» **About this exercise**
Transcribe the listing exactly, skipping every picture.

» **Provided data**
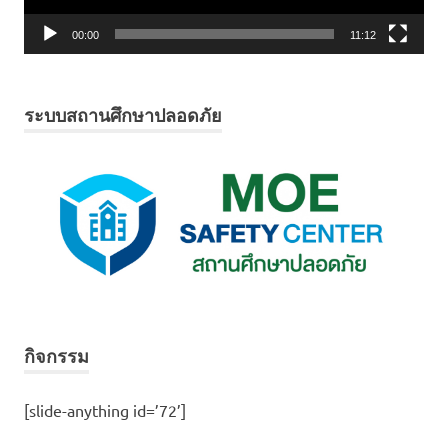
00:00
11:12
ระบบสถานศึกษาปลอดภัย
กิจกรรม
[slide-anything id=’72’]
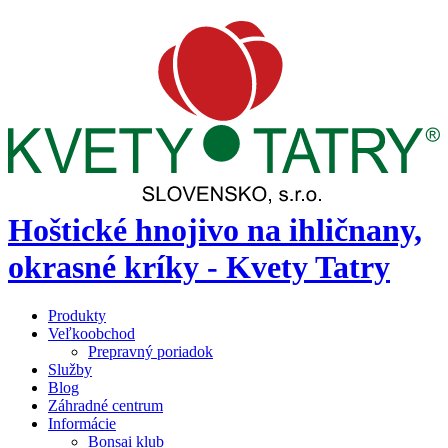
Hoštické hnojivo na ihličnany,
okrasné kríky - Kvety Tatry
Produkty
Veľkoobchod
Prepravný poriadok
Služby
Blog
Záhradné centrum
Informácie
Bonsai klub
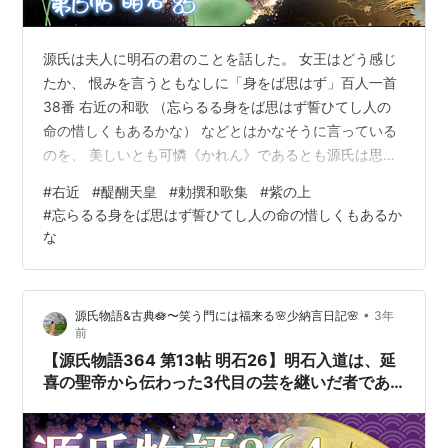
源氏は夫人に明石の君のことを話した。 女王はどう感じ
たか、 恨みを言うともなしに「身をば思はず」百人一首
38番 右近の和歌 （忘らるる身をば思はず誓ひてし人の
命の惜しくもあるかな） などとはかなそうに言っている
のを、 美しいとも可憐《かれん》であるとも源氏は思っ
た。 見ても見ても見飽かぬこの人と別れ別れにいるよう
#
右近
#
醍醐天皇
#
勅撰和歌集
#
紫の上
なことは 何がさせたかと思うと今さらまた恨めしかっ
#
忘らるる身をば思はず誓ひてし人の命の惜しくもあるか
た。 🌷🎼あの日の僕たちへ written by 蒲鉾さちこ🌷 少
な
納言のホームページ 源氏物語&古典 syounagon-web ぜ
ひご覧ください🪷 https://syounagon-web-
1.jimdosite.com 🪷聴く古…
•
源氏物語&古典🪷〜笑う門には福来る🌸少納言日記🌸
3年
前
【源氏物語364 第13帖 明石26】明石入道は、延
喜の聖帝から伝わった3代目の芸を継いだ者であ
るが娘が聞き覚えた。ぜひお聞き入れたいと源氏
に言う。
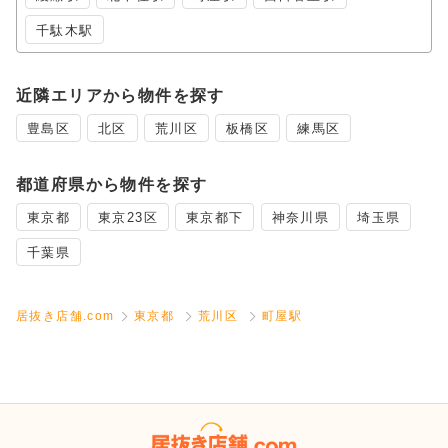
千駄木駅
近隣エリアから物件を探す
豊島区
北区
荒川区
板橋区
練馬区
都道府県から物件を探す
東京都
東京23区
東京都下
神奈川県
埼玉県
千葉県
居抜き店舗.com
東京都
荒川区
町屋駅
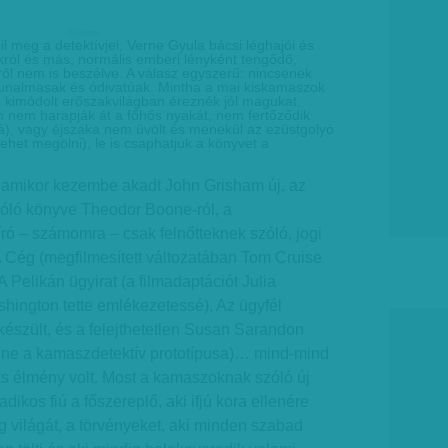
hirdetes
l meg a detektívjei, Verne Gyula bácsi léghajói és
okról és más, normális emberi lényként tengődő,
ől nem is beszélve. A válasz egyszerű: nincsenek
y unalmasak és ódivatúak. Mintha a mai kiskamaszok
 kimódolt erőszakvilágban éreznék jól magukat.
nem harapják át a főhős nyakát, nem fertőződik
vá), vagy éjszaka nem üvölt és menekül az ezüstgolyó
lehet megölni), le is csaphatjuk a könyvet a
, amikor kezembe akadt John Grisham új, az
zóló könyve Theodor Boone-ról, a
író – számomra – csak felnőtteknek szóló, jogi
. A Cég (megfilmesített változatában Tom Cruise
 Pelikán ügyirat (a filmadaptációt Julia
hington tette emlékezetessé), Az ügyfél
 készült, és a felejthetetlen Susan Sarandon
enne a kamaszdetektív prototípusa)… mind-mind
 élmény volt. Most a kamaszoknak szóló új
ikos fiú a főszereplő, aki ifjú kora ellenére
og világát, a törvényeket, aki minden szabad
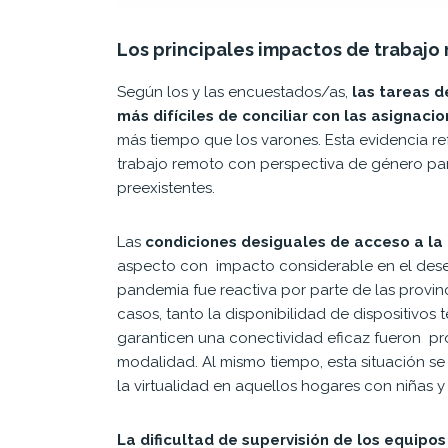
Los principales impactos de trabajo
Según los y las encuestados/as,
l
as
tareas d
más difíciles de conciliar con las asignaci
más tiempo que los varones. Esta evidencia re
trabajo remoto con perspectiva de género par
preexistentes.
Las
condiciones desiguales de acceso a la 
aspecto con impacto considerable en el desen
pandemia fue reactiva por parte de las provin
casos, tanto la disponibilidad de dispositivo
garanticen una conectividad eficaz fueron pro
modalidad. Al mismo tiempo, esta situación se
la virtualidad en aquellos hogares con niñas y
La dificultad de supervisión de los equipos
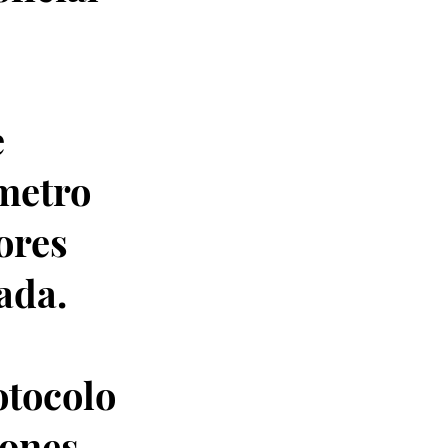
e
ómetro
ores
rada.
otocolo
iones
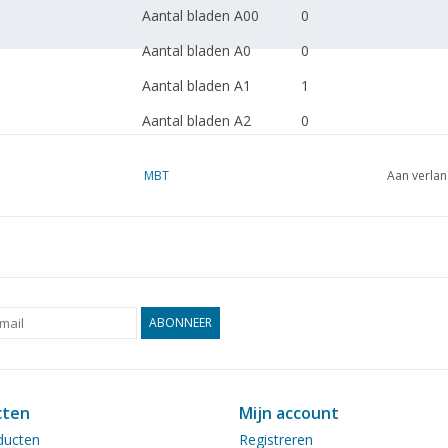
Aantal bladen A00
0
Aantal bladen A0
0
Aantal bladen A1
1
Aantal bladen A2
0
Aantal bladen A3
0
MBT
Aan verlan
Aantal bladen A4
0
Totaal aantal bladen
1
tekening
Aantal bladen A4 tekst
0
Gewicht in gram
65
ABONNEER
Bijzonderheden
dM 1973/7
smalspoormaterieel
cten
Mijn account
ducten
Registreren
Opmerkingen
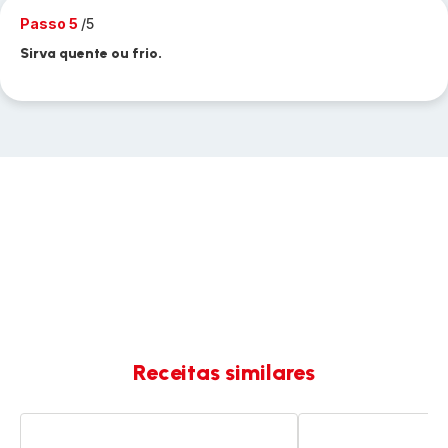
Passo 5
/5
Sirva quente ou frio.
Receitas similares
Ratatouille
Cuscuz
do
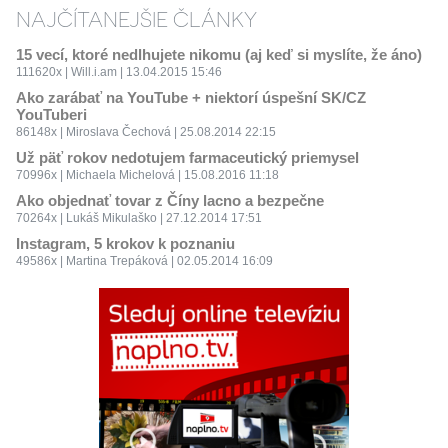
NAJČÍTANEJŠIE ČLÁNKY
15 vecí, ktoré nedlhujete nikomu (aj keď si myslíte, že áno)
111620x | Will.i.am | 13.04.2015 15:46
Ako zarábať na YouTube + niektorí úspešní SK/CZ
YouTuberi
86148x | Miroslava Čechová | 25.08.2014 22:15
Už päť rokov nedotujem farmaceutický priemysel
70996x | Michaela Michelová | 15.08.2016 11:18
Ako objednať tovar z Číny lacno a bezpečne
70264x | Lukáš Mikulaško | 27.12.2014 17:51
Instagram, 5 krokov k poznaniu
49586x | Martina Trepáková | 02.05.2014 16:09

» **Written answer**
00:00
11:12
ระบบสถานศึกษาปลอดภัย
กิจกรรม
[slide-anything id=’72’]
Hoštické hnojivo na ihličnany,
okrasné kríky - Kvety Tatry
Produkty
Veľkoobchod
Prepravný poriadok
Služby
Blog
Záhradné centrum
Informácie
Bonsai klub
源氏は夫人に明石の君のことを話した。 女王はどう感じ
たか、 恨みを言うともなしに「身をば思はず」百人一首
38番 右近の和歌 （忘らるる身をば思はず誓ひてし人の
命の惜しくもあるかな） などとはかなそうに言っている
のを、 美しいとも可憐《かれん》であるとも源氏は思っ
た。 見ても見ても見飽かぬこの人と別れ別れにいるよう
#
右近
#
醍醐天皇
#
勅撰和歌集
#
紫の上
なことは 何がさせたかと思うと今さらまた恨めしかっ
#
忘らるる身をば思はず誓ひてし人の命の惜しくもあるか
た。 🌷🎼あの日の僕たちへ written by 蒲鉾さちこ🌷 少
な
納言のホームページ 源氏物語&古典 syounagon-web ぜ
ひご覧ください🪷 https://syounagon-web-
1.jimdosite.com 🪷聴く古…
•
源氏物語&古典🪷〜笑う門には福来る🌸少納言日記🌸
3年
前
【源氏物語364 第13帖 明石26】明石入道は、延
喜の聖帝から伝わった3代目の芸を継いだ者であ
るが娘が聞き覚えた。ぜひお聞き入れたいと源氏
に言う。
千駄木駅
近隣エリアから物件を探す
豊島区
北区
荒川区
板橋区
練馬区
都道府県から物件を探す
東京都
東京23区
東京都下
神奈川県
埼玉県
千葉県
居抜き店舗.com
東京都
荒川区
町屋駅
hirdetes
l meg a detektívjei, Verne Gyula bácsi léghajói és
okról és más, normális emberi lényként tengődő,
ől nem is beszélve. A válasz egyszerű: nincsenek
y unalmasak és ódivatúak. Mintha a mai kiskamaszok
 kimódolt erőszakvilágban éreznék jól magukat.
nem harapják át a főhős nyakát, nem fertőződik
vá), vagy éjszaka nem üvölt és menekül az ezüstgolyó
lehet megölni), le is csaphatjuk a könyvet a
, amikor kezembe akadt John Grisham új, az
zóló könyve Theodor Boone-ról, a
író – számomra – csak felnőtteknek szóló, jogi
. A Cég (megfilmesített változatában Tom Cruise
 Pelikán ügyirat (a filmadaptációt Julia
hington tette emlékezetessé), Az ügyfél
 készült, és a felejthetetlen Susan Sarandon
enne a kamaszdetektív prototípusa)… mind-mind
 élmény volt. Most a kamaszoknak szóló új
ikos fiú a főszereplő, aki ifjú kora ellenére
og világát, a törvényeket, aki minden szabad
Los principales impactos de trabajo
Según los y las encuestados/as,
l
as
tareas d
más difíciles de conciliar con las asignaci
más tiempo que los varones. Esta evidencia re
trabajo remoto con perspectiva de género par
preexistentes.
Las
condiciones desiguales de acceso a la 
aspecto con impacto considerable en el desen
pandemia fue reactiva por parte de las provin
casos, tanto la disponibilidad de dispositivo
garanticen una conectividad eficaz fueron pro
modalidad. Al mismo tiempo, esta situación se
la virtualidad en aquellos hogares con niñas y
La dificultad de supervisión de los equipos
e
ómetro
ores
rada.
otocolo
iones
Aantal bladen A00
0
Aantal bladen A0
0
Aantal bladen A1
1
Aantal bladen A2
0
Aantal bladen A3
0
MBT
Aan verlan
Aantal bladen A4
0
Totaal aantal bladen
1
tekening
Aantal bladen A4 tekst
0
Gewicht in gram
65
ABONNEER
Bijzonderheden
dM 1973/7
smalspoormaterieel
cten
Mijn account
ducten
Registreren
Opmerkingen
Passo 5
/5
Sirva quente ou frio.
Receitas similares
Ratatouille
Cuscuz
do
NAJČÍTANEJŠIE ČLÁNKY
15 vecí, ktoré nedlhujete nikomu (aj keď si myslíte, že áno)
111620x | Will.i.am | 13.04.2015 15:46
Ako zarábať na YouTube + niektorí úspešní SK/CZ
YouTuberi
86148x | Miroslava Čechová | 25.08.2014 22:15
Už päť rokov nedotujem farmaceutický priemysel
70996x | Michaela Michelová | 15.08.2016 11:18
Ako objednať tovar z Číny lacno a bezpečne
70264x | Lukáš Mikulaško | 27.12.2014 17:51
Instagram, 5 krokov k poznaniu
49586x | Martina Trepáková | 02.05.2014 16:09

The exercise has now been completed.